:: DATA EXTRACT ::

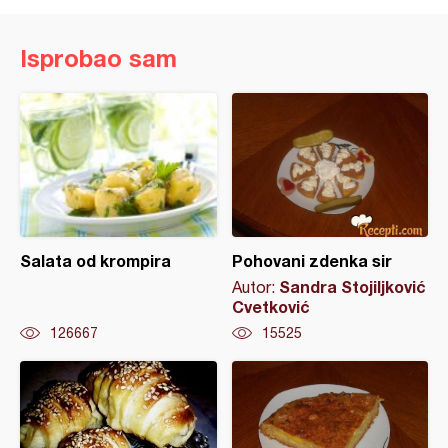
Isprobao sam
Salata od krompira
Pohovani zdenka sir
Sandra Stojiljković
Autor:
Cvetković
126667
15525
==
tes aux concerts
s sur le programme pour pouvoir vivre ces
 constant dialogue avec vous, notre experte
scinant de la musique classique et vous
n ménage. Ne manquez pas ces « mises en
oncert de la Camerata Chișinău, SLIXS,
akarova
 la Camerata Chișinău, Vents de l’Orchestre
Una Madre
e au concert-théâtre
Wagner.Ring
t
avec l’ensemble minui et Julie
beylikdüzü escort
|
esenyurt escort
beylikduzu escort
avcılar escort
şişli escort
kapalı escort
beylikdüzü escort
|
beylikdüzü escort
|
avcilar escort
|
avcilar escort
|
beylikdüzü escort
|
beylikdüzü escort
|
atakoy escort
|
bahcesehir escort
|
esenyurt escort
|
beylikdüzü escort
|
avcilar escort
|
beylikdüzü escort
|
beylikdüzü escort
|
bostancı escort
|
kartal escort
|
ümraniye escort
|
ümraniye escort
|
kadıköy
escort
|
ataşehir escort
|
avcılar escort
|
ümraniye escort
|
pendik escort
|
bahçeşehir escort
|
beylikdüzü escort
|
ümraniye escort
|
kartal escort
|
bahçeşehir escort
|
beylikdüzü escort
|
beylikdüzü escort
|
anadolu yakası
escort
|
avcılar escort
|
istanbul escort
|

:: WHAT IS REQUIRED ::
Tell how many lines in the data hold the string "Camerata", giving the number by itself.

:: WRITTEN SOLUTION ::
2